# PROBLEM STATEMENT:
Beneath this line sits some data. Return only its lines from the one holding "nosotros su evento particular o de empresa." through the one holding "Ford revela o nome de sua inédita", inclusive, exactly, with the images removed.

---- DATA SUPPLIED

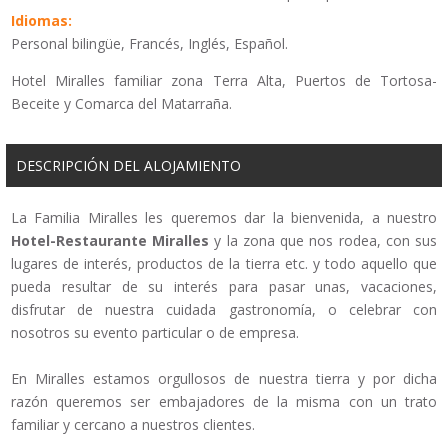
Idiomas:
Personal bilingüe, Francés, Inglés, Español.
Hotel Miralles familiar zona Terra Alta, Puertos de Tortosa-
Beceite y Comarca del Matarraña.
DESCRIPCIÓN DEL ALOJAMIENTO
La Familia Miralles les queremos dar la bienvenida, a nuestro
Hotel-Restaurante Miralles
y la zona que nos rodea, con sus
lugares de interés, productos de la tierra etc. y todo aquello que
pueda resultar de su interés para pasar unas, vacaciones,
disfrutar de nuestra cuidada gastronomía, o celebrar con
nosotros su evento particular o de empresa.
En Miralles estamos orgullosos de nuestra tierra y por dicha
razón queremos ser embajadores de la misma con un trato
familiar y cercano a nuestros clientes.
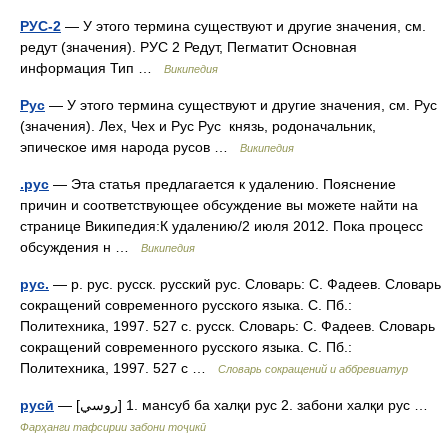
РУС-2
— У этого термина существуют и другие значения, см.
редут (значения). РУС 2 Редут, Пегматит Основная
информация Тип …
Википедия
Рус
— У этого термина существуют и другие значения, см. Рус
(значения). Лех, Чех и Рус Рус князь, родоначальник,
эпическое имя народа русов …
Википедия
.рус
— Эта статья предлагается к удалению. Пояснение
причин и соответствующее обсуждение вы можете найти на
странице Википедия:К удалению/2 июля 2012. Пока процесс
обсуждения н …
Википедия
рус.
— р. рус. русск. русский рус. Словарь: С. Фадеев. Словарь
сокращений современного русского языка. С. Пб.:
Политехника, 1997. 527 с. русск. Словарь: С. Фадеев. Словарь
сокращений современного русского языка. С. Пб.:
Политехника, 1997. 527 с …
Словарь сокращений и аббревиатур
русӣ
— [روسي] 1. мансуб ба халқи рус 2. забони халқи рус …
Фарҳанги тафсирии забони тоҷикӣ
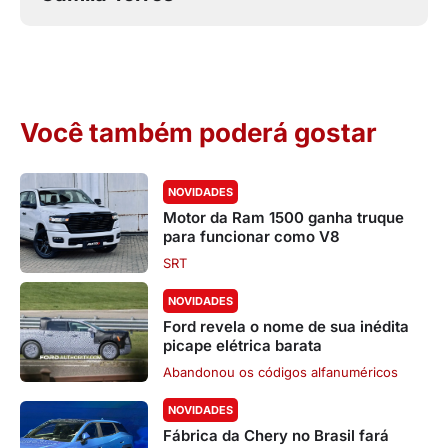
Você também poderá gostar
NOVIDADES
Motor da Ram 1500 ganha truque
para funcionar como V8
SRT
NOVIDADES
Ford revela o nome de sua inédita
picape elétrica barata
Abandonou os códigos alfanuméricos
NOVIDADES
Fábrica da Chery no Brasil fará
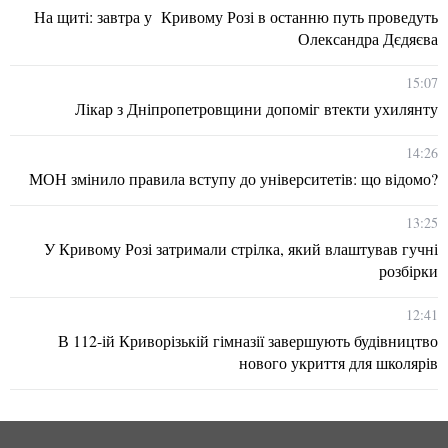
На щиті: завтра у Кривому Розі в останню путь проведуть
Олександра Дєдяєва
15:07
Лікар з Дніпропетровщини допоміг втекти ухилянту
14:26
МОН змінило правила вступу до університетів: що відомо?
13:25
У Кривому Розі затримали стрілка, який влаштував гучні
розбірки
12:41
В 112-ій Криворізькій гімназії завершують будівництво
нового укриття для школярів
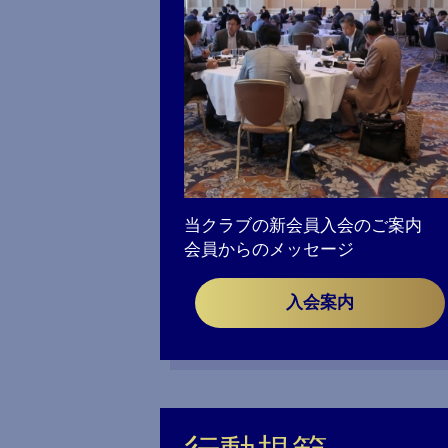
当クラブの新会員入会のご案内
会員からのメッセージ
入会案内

--------

# OUTPUT FOR THIS TASK:
nosotros su evento particular o de empresa.
En Miralles estamos orgullosos de nuestra tierra y por dicha
razón queremos ser embajadores de la misma con un trato
familiar y cercano a nuestros clientes.
РУС-2
— У этого термина существуют и другие значения, см.
редут (значения). РУС 2 Редут, Пегматит Основная
информация Тип …
Википедия
Рус
— У этого термина существуют и другие значения, см. Рус
(значения). Лех, Чех и Рус Рус князь, родоначальник,
эпическое имя народа русов …
Википедия
.рус
— Эта статья предлагается к удалению. Пояснение
причин и соответствующее обсуждение вы можете найти на
странице Википедия:К удалению/2 июля 2012. Пока процесс
обсуждения н …
Википедия
рус.
— р. рус. русск. русский рус. Словарь: С. Фадеев. Словарь
сокращений современного русского языка. С. Пб.:
Политехника, 1997. 527 с. русск. Словарь: С. Фадеев. Словарь
сокращений современного русского языка. С. Пб.:
Политехника, 1997. 527 с …
Словарь сокращений и аббревиатур
русӣ
— [روسي] 1. мансуб ба халқи рус 2. забони халқи рус …
Фарҳанги тафсирии забони тоҷикӣ
Você também poderá gostar
NOVIDADES
Motor da Ram 1500 ganha truque
para funcionar como V8
SRT
NOVIDADES
Ford revela o nome de sua inédita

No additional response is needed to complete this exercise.